◆ RECORDS TO USE ◆

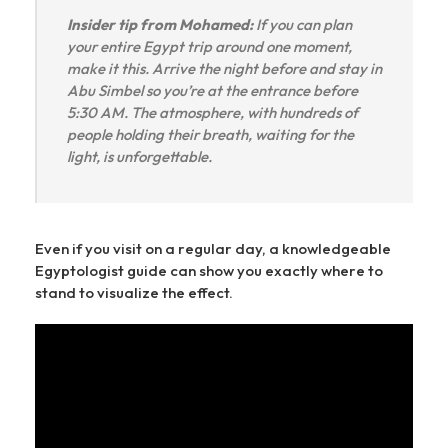
Insider tip from Mohamed:
If you can plan
your entire Egypt trip around one moment,
make it this. Arrive the night before and stay in
Abu Simbel so you’re at the entrance before
5:30 AM. The atmosphere, with hundreds of
people holding their breath, waiting for the
light, is unforgettable.
Even if you visit on a regular day, a knowledgeable
Egyptologist guide can show you exactly where to
stand to visualize the effect.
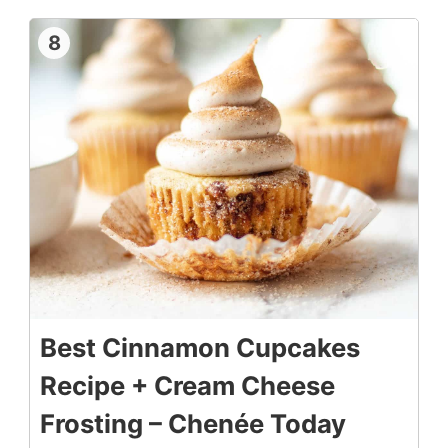
8
Best Cinnamon Cupcakes
Recipe + Cream Cheese
Frosting – Chenée Today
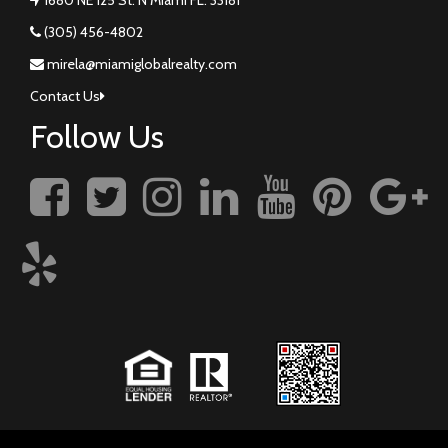
(305) 456-4802
mirela@miamiglobalrealty.com
Contact Us
Follow Us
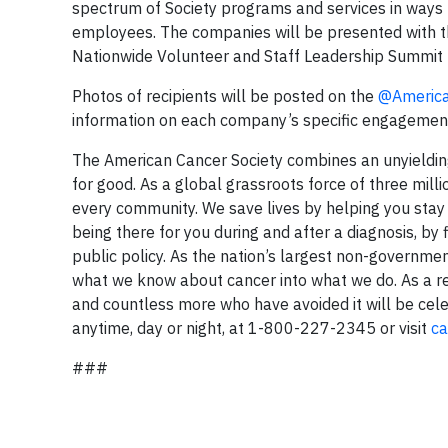
spectrum of Society programs and services in ways t
employees. The companies will be presented with th
Nationwide Volunteer and Staff Leadership Summit h
Photos of recipients will be posted on the
@Americ
information on each company’s specific engagement,
The American Cancer Society combines an unyielding
for good. As a global grassroots force of three mill
every community. We save lives by helping you stay w
being there for you during and after a diagnosis, b
public policy. As the nation’s largest non-governmen
what we know about cancer into what we do. As a re
and countless more who have avoided it will be celeb
anytime, day or night, at 1-800-227-2345 or visit
ca
###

◆ TASK TO CARRY OUT ◆
From the line that contains "for good. As" down to the last line of the material above, copy every line word for word, both ends included.

◆ THE COMPLETED TASK ◆
for good. As a global grassroots force of three mill
every community. We save lives by helping you stay w
being there for you during and after a diagnosis, b
public policy. As the nation’s largest non-governmen
what we know about cancer into what we do. As a re
and countless more who have avoided it will be celeb
anytime, day or night, at 1-800-227-2345 or visit
ca
###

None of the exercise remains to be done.